Boston’s Higher Ground was founded in July 2010 following two years of meetings convened by long-time Boston community leader and social activist Hubie Jones who had brought together more than three dozen community, government and philanthropic leaders to explore reasons for lack of improvement in health and educational outcomes for children and families in Boston’s neighborhoods despite the wealth of resources available in the city. The group was concerned about the number of organizations within communities of color that were at risk and the less than optimal outcomes due to silo behavior of many organizations. One insightful comment described the neighborhood as “resource rich and impact poor.”

The concept behind Higher Ground’s mission and work was developed in 2009, after Boston civic leaders took an inspiring trip to New York City to visit the famed Harlem Children’s Zone.  Among the visitors was Higher Ground’s founder, Hubie Jones, who had read the data in a 2009 report about Boston’s most distressed neighborhoods. The study, authored by former Tufts University Professor James Jennings, highlighted the existence of over 130 service organizations along the Blue Hill Avenue corridor, extending 5.2 miles from Roxbury’s Dudley Square to Mattapan Square.  Yet, despite the presence of these community-based institutions, and the wealth of services and programs they represented, poverty and structural inequality with their deeply negative effects continue to plague the most distressed neighborhoods of Dorchester, Roxbury and Mattapan.


Higher Ground’s community base is primarily residents of color including Black/African American (47%) and Hispanic (27%).

Major Milestones

  • Assisted the Warren Gardens Resident Association and Housing Cooperative Board to resolve issues related to finances, governance and capital needs of their development.

  • ​Served as the community outreach support for the court-appointed receiver following the closing of the Roxbury Comprehensive Community Health Center (RoxComp) and assisted the receiver to connect with former employees and clients, and market the facility resulting in its acquisition and development by the Bridge Boston Public Charter School.

  • Worked with the City of Boston to launch a pilot program to house homeless families of 255 students attending seven target schools in Roxbury and Dorchester and have successfully housed 132 formerly homeless students since January of 2018.

  • Crispus Attucks Children’s Center (CACC) is completing a major capital improvement project that will enable the Center to continue to serve families of more than 200 children. Included in the campaign is a $1 million dollar grant that Higher Ground helped CACC get from the Massachusetts Department of Early Education and Care.

  • Secured $500,000 for the Henry Higginson K-2 School to build a playground. The ribbon-cutting celebration took place on November 5, 2019.

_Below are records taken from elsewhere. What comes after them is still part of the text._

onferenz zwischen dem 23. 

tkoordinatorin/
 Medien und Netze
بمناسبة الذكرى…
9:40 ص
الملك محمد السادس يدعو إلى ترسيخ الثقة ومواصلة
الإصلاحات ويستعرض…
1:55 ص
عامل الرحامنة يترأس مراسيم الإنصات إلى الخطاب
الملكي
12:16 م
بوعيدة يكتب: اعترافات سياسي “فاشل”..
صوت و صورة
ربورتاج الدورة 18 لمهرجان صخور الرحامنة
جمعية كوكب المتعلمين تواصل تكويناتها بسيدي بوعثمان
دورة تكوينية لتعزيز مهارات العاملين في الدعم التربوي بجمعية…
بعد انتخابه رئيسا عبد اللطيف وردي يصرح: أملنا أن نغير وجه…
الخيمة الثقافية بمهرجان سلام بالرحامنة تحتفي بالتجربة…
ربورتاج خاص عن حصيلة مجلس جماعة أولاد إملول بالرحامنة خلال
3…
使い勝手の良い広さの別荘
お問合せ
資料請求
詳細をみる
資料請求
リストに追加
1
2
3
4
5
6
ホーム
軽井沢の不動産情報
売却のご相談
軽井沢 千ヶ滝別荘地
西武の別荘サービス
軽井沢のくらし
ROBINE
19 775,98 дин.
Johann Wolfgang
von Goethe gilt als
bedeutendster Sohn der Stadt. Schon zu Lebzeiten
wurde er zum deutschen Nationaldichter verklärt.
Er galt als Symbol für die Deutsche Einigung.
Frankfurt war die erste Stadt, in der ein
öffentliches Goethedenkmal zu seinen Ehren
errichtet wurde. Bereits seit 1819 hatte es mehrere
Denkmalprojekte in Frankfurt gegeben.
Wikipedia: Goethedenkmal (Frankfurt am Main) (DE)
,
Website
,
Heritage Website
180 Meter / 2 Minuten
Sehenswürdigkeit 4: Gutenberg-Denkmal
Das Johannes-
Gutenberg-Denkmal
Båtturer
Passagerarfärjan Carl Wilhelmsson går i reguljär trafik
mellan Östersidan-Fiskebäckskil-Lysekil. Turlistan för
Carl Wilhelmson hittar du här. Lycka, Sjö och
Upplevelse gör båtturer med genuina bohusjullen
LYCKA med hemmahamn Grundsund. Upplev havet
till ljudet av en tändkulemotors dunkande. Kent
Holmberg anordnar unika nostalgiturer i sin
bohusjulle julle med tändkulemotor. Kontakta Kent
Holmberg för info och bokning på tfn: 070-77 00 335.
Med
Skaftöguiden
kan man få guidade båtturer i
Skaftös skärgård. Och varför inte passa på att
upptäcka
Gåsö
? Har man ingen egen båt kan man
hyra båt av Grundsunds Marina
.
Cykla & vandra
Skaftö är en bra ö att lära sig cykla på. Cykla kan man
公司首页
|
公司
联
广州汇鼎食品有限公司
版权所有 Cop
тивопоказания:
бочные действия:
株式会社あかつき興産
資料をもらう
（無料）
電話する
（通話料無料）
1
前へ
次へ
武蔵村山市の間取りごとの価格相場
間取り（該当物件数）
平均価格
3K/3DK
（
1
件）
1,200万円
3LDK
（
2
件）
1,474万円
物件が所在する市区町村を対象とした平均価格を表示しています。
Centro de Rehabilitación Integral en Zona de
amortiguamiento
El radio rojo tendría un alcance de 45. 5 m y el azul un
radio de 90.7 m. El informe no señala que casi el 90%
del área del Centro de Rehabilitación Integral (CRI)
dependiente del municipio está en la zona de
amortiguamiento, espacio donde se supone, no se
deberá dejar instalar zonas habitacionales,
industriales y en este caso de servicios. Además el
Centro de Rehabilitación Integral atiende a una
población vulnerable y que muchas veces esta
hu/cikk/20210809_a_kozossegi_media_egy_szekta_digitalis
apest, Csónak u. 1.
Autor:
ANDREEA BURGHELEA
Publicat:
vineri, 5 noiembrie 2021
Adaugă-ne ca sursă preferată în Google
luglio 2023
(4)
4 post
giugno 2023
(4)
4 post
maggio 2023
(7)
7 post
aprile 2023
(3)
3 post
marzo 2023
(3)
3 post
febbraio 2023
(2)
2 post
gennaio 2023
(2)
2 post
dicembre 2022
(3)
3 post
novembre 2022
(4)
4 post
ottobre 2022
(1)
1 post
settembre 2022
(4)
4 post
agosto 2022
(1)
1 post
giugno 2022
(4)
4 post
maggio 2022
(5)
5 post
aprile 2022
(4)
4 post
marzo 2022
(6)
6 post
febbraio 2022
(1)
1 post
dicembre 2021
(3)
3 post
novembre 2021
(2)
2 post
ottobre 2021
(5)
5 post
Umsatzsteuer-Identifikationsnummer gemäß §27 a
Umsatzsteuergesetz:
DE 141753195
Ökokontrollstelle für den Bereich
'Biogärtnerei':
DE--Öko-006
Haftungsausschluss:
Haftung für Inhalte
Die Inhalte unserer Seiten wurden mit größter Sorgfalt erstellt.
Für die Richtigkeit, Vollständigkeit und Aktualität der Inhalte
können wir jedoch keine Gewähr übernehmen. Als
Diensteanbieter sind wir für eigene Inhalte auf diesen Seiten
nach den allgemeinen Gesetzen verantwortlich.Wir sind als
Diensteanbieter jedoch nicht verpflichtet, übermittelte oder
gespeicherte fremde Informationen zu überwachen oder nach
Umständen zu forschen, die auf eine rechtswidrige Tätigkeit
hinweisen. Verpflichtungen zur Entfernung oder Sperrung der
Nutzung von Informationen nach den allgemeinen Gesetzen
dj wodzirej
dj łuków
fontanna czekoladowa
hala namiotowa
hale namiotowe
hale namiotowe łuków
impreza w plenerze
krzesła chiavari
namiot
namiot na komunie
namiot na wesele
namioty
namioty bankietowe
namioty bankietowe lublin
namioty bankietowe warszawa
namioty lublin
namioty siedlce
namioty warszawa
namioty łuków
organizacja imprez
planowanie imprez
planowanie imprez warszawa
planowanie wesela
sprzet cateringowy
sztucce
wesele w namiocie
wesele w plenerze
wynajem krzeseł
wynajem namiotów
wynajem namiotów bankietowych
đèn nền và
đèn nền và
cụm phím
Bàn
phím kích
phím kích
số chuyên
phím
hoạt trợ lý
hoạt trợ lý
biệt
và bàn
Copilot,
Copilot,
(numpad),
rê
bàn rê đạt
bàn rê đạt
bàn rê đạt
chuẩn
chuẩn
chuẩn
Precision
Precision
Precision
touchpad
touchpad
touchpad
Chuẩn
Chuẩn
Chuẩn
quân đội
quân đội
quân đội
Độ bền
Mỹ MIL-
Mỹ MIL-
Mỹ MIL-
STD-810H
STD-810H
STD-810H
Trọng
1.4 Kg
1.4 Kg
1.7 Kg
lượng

  • Facilitated the formation of the Roxbury Dorchester Mattapan (RDM) Parent Coalition that advocates for improved educational services for all children regardless of the school they attend.

  • Collaborated with Families First and Crispus Attucks Children’s Center to provide parenting skills workshops for parents of young children.

  • Assisted CACC with completing a successful application to become an official Boston Universal Pre-Kindergarten site serving up to 60 children in 3 classrooms beginning with the 2019-2020 school year.

  • Hosted our first annual Educator Appreciation event in partnership with Thompson Island that drew more than 60 principals, teachers, and leaders from 4 Boston schools.​

  • ​The high level of trust we have built between local school educators and parents has led to a successful $150,000 planning proposal to Children’s Heath Equity Initiative of the Boston Children’s Hospital that we anticipate will lead to a 3-year $1 million implementation grant to support local children and their families using schools as the connectors to the families. A 14-member coalition consisting of three local schools, CACC, BPS, eight other non-profit organizations, and Higher Ground as the “backbone” organization of the coalition, is now engaged in weekly meetings preparing the plan through August 2020.

Working with local partner organizations, we’ve tackled what we’re calling “a trilogy of disparity” that exists in some of our most vulnerable neighborhoods.  Through these partnerships, and through our efforts to work across silos, to bridge common ground between and among service providers, to advocate for and leverage resources, and share best practices, we aim to utilize collective impact strategies to tackle challenges in three specific areas:  education, health and housing.